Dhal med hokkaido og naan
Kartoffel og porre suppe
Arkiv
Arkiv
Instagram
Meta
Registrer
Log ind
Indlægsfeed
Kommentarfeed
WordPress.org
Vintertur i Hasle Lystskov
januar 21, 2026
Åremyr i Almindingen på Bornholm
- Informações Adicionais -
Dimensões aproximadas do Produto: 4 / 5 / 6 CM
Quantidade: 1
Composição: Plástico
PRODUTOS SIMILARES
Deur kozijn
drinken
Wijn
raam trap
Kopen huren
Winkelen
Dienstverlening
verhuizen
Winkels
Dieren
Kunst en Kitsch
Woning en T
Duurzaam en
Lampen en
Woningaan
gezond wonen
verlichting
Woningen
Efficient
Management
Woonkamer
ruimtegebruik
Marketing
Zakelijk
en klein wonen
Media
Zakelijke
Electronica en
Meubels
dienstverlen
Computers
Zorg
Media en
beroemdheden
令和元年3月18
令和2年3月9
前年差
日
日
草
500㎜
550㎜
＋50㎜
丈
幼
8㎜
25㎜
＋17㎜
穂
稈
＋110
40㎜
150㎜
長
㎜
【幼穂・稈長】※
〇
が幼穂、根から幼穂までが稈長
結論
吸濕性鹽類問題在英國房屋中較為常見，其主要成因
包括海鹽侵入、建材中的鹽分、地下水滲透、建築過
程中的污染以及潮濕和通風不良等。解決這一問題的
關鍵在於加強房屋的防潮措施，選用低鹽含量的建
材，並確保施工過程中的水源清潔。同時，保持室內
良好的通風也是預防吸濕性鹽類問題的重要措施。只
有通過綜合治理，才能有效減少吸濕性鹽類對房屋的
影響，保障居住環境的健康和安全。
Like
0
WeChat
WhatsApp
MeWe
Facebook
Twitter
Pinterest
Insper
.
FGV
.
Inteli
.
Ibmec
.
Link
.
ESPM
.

§

■ **TASK DETAILS**:
An exact copy of every line above is needed.

■ **RESULT FOR THIS EXERCISE**:
Dhal med hokkaido og naan
Kartoffel og porre suppe
Arkiv
Arkiv
Instagram
Meta
Registrer
Log ind
Indlægsfeed
Kommentarfeed
WordPress.org
Vintertur i Hasle Lystskov
januar 21, 2026
Åremyr i Almindingen på Bornholm
- Informações Adicionais -
Dimensões aproximadas do Produto: 4 / 5 / 6 CM
Quantidade: 1
Composição: Plástico
PRODUTOS SIMILARES
Deur kozijn
drinken
Wijn
raam trap
Kopen huren
Winkelen
Dienstverlening
verhuizen
Winkels
Dieren
Kunst en Kitsch
Woning en T
Duurzaam en
Lampen en
Woningaan
gezond wonen
verlichting
Woningen
Efficient
Management
Woonkamer
ruimtegebruik
Marketing
Zakelijk
en klein wonen
Media
Zakelijke
Electronica en
Meubels
dienstverlen
Computers
Zorg
Media en
beroemdheden
令和元年3月18
令和2年3月9
前年差
日
日
草
500㎜
550㎜
＋50㎜
丈
幼
8㎜
25㎜
＋17㎜
穂
稈
＋110
40㎜
150㎜
長
㎜
【幼穂・稈長】※
〇
が幼穂、根から幼穂までが稈長
結論
吸濕性鹽類問題在英國房屋中較為常見，其主要成因
包括海鹽侵入、建材中的鹽分、地下水滲透、建築過
程中的污染以及潮濕和通風不良等。解決這一問題的
關鍵在於加強房屋的防潮措施，選用低鹽含量的建
材，並確保施工過程中的水源清潔。同時，保持室內
良好的通風也是預防吸濕性鹽類問題的重要措施。只
有通過綜合治理，才能有效減少吸濕性鹽類對房屋的
影響，保障居住環境的健康和安全。
Like
0
WeChat
WhatsApp
MeWe
Facebook
Twitter
Pinterest
Insper
.
FGV
.
Inteli
.
Ibmec
.
Link
.
ESPM
.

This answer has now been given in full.